- _Exercise objective_:
Find the lines in the listing below that have the word "cost" and give their count, nothing else.

- _Given data_:
== Segment start ==

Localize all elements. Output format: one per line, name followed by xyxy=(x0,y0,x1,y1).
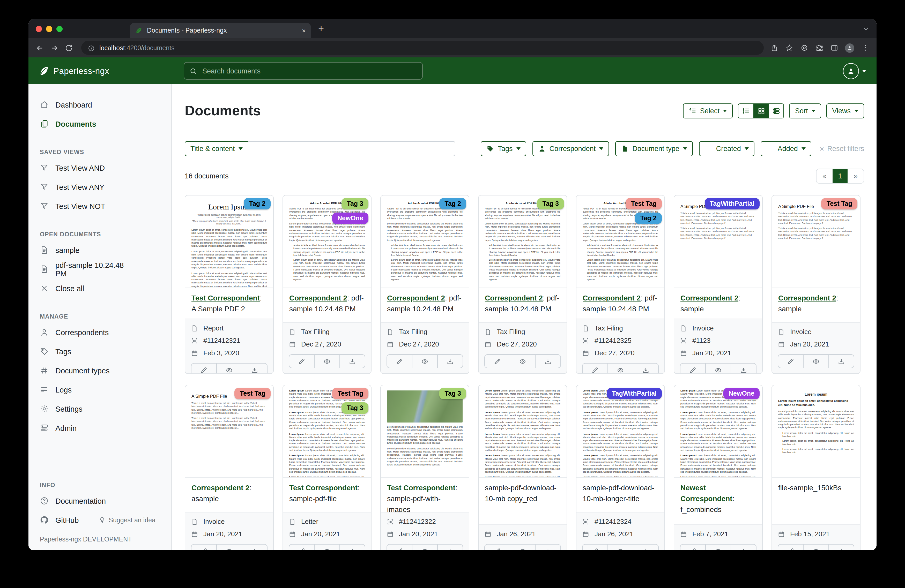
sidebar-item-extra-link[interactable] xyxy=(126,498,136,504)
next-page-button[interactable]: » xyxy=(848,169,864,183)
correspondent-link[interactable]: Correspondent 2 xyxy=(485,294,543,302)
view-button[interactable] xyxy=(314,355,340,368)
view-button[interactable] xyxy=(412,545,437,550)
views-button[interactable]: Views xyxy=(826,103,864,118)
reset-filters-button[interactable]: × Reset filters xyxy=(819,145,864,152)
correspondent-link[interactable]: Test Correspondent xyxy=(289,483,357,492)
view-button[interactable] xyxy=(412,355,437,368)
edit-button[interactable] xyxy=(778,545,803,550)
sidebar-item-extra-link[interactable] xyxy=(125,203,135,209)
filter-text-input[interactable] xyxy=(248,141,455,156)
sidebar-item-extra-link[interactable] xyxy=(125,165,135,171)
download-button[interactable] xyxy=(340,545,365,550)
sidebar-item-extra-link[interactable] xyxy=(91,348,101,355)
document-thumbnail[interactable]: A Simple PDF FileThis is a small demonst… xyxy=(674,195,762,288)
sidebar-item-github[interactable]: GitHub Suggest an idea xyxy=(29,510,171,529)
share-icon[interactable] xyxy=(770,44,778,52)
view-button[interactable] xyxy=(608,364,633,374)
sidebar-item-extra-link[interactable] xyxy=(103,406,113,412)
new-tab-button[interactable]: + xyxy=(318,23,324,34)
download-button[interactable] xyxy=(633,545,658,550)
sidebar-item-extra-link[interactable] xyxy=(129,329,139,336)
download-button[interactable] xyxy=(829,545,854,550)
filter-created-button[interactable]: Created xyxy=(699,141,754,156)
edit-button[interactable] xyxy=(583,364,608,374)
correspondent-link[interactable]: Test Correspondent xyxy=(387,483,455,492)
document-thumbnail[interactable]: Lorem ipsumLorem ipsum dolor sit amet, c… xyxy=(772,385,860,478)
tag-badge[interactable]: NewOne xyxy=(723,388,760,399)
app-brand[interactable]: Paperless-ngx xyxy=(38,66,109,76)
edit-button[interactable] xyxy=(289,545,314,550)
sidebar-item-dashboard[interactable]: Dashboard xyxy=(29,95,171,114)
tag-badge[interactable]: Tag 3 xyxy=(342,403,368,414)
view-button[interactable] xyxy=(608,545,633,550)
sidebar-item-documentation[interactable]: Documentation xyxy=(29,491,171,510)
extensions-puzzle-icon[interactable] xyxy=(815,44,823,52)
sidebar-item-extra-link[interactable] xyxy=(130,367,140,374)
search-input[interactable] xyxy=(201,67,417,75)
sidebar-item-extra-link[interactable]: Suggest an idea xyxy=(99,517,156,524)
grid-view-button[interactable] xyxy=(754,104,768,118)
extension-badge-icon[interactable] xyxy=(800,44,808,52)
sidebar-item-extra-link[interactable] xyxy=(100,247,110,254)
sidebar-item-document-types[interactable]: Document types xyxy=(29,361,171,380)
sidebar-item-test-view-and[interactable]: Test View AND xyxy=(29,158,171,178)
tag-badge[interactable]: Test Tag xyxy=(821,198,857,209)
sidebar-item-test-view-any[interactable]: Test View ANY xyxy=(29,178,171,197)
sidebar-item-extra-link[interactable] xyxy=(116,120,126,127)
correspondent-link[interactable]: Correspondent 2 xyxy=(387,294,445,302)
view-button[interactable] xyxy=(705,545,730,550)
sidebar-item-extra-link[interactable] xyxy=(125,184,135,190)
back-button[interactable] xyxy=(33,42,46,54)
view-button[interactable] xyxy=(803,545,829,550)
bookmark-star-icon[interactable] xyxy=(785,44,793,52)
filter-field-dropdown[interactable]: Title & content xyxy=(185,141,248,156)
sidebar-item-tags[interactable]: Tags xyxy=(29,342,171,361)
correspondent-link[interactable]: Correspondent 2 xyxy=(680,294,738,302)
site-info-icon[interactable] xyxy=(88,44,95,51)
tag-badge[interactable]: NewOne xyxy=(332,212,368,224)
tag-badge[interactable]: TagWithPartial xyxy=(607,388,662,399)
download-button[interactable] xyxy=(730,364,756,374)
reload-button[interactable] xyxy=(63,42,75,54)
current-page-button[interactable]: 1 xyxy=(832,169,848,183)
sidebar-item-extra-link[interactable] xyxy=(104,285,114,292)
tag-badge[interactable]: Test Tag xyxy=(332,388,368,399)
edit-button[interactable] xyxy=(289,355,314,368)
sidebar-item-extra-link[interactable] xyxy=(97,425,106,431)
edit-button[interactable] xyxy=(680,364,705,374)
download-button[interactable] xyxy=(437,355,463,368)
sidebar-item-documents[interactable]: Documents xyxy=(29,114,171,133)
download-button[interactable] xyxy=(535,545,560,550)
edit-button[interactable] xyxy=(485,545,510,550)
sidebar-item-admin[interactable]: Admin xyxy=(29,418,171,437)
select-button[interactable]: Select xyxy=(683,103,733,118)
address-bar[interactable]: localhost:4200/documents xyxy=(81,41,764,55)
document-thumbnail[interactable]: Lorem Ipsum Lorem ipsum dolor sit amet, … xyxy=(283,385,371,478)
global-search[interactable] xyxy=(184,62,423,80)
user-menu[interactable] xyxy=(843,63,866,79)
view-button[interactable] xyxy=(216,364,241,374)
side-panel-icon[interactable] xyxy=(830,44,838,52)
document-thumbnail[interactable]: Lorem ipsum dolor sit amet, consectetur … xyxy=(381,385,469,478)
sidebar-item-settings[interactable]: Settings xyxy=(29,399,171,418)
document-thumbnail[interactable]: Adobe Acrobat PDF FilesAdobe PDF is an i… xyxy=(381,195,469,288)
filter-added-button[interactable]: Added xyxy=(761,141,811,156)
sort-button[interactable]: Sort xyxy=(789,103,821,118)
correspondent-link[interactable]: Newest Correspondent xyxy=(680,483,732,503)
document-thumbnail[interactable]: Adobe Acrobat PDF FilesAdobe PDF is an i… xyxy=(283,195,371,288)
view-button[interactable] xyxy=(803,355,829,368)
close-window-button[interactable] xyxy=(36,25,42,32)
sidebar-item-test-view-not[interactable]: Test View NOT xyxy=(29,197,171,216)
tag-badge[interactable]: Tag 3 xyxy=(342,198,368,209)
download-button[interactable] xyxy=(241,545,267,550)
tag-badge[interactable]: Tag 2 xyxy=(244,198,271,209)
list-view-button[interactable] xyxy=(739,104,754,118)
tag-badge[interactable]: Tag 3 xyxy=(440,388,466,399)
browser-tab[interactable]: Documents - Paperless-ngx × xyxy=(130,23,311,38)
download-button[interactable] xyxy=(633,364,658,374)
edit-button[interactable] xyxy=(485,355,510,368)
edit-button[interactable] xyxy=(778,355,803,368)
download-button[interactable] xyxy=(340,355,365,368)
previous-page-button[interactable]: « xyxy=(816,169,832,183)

== Segment end ==
== Segment start ==

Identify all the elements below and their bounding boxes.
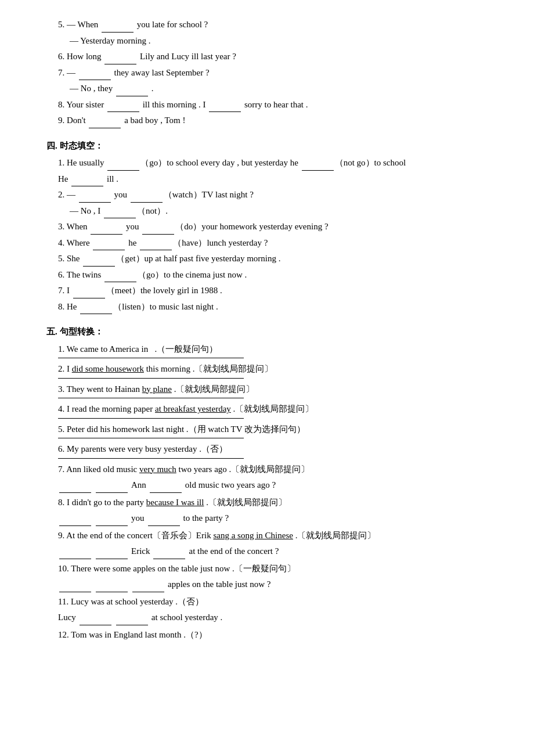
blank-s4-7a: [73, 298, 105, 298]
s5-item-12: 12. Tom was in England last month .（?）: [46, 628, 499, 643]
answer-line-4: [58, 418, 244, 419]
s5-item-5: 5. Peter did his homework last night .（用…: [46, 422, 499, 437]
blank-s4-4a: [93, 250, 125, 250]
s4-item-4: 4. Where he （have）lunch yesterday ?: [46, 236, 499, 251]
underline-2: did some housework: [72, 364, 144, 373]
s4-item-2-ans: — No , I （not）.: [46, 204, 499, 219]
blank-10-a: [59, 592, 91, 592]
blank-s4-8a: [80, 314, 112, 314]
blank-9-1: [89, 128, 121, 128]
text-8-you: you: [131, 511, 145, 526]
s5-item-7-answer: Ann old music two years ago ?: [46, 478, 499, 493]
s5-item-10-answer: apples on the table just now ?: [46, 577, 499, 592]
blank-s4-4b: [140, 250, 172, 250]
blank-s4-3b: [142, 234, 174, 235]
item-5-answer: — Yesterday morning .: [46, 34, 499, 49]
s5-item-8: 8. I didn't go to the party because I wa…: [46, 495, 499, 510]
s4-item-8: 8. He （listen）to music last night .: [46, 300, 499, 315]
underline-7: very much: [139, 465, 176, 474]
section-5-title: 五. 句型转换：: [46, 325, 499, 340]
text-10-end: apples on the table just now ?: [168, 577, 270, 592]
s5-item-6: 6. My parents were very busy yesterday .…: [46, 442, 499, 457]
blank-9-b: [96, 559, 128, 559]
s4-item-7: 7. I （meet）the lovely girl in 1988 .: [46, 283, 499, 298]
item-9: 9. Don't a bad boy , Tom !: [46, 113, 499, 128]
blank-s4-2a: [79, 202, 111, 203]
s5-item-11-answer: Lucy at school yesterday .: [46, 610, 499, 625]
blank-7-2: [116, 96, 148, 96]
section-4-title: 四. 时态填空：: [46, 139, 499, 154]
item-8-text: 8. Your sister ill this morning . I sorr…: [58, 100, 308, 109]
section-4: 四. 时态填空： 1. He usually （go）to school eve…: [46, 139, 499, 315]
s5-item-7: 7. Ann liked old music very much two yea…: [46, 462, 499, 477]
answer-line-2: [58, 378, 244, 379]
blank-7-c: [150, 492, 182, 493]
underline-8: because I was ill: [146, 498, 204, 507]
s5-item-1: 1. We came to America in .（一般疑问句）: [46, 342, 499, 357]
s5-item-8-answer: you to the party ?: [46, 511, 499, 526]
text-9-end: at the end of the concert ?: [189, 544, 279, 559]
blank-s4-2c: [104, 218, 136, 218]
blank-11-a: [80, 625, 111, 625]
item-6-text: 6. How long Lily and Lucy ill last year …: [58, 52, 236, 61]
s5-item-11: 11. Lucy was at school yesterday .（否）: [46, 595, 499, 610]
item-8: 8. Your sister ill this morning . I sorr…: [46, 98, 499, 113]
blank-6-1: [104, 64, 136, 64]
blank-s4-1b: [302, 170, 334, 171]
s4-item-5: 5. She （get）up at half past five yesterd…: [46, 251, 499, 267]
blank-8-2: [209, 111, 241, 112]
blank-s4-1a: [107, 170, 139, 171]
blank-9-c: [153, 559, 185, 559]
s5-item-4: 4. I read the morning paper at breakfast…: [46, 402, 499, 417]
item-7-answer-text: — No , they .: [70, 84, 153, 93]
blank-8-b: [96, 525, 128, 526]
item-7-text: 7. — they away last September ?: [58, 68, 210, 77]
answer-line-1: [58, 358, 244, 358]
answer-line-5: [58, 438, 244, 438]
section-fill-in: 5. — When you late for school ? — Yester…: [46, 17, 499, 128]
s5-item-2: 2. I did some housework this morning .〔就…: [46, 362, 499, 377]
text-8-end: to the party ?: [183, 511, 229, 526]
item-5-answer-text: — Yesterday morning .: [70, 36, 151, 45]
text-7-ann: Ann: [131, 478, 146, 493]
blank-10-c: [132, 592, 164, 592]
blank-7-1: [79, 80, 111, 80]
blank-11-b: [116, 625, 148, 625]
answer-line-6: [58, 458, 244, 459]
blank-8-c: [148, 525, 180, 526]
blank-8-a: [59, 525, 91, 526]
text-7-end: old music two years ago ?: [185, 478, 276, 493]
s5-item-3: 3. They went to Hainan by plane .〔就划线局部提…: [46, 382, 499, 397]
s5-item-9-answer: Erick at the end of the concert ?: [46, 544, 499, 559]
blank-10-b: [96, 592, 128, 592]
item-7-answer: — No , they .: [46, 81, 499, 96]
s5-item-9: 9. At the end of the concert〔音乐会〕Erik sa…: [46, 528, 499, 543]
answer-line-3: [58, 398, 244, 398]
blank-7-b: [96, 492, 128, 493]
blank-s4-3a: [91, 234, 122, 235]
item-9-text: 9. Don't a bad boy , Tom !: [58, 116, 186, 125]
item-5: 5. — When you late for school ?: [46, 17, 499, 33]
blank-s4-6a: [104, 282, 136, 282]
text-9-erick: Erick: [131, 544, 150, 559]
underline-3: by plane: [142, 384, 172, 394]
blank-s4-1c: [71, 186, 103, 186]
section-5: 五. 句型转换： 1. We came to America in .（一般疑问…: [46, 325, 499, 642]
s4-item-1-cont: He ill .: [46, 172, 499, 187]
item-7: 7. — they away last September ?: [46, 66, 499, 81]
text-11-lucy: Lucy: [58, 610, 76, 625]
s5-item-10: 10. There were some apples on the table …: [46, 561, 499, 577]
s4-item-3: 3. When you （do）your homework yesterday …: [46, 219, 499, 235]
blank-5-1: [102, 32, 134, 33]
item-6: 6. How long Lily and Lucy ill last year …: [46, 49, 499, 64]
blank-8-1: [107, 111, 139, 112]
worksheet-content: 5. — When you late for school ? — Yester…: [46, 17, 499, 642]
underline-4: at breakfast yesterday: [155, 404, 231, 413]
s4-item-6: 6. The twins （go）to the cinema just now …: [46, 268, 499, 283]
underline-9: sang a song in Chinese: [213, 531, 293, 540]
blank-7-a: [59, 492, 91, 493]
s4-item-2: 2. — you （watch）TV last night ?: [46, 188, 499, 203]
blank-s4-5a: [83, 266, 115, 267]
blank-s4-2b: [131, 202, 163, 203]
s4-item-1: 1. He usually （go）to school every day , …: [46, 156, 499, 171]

== Segment end ==
== Segment start ==

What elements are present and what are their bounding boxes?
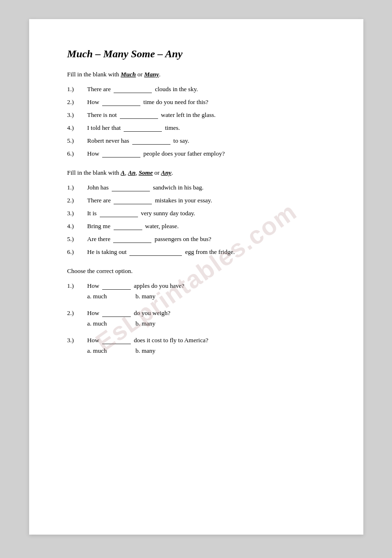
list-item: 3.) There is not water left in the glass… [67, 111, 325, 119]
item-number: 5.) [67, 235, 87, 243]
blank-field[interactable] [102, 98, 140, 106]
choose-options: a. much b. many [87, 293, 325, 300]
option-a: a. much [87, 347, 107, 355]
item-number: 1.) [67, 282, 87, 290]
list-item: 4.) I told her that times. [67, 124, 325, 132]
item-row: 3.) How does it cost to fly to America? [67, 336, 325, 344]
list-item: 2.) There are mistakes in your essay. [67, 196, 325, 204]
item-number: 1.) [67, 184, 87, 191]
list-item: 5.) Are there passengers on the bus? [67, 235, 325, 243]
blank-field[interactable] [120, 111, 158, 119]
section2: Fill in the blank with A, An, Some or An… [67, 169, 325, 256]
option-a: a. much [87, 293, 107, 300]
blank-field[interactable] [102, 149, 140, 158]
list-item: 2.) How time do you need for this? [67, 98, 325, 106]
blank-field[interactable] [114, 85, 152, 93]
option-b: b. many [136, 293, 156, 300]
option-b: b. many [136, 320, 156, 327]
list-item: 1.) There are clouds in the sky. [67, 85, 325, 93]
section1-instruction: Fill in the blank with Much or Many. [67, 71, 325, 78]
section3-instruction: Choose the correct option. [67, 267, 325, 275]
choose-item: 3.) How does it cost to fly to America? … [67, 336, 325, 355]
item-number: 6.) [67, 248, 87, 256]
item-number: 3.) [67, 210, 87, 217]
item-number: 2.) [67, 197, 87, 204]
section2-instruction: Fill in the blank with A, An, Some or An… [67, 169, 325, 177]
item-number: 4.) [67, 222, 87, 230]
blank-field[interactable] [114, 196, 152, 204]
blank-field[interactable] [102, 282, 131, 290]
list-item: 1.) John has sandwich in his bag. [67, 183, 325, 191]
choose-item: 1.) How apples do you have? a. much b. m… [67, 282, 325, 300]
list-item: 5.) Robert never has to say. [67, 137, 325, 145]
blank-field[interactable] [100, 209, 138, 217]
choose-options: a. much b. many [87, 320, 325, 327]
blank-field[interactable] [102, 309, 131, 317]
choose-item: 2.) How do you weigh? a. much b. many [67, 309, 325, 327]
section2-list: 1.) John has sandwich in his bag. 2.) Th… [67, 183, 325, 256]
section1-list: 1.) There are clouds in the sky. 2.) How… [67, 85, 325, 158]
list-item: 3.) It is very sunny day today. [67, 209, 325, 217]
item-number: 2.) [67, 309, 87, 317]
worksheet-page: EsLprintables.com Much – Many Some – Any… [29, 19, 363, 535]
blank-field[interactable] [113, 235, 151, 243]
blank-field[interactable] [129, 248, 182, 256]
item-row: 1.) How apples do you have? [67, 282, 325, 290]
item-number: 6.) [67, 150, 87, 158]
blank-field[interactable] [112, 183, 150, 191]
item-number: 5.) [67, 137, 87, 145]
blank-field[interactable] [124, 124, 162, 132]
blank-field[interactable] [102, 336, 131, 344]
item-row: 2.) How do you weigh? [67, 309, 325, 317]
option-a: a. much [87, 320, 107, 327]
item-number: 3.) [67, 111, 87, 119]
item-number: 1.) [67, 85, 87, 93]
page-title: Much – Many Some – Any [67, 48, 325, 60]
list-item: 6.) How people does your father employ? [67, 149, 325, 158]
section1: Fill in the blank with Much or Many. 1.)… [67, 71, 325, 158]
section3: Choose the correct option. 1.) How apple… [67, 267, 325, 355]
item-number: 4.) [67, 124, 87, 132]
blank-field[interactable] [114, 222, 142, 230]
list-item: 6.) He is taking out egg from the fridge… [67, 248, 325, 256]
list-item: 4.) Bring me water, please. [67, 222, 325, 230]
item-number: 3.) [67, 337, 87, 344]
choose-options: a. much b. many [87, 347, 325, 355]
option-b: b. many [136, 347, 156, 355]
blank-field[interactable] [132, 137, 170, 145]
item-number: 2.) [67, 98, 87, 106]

== Segment end ==

- _Answer for this exercise_:
2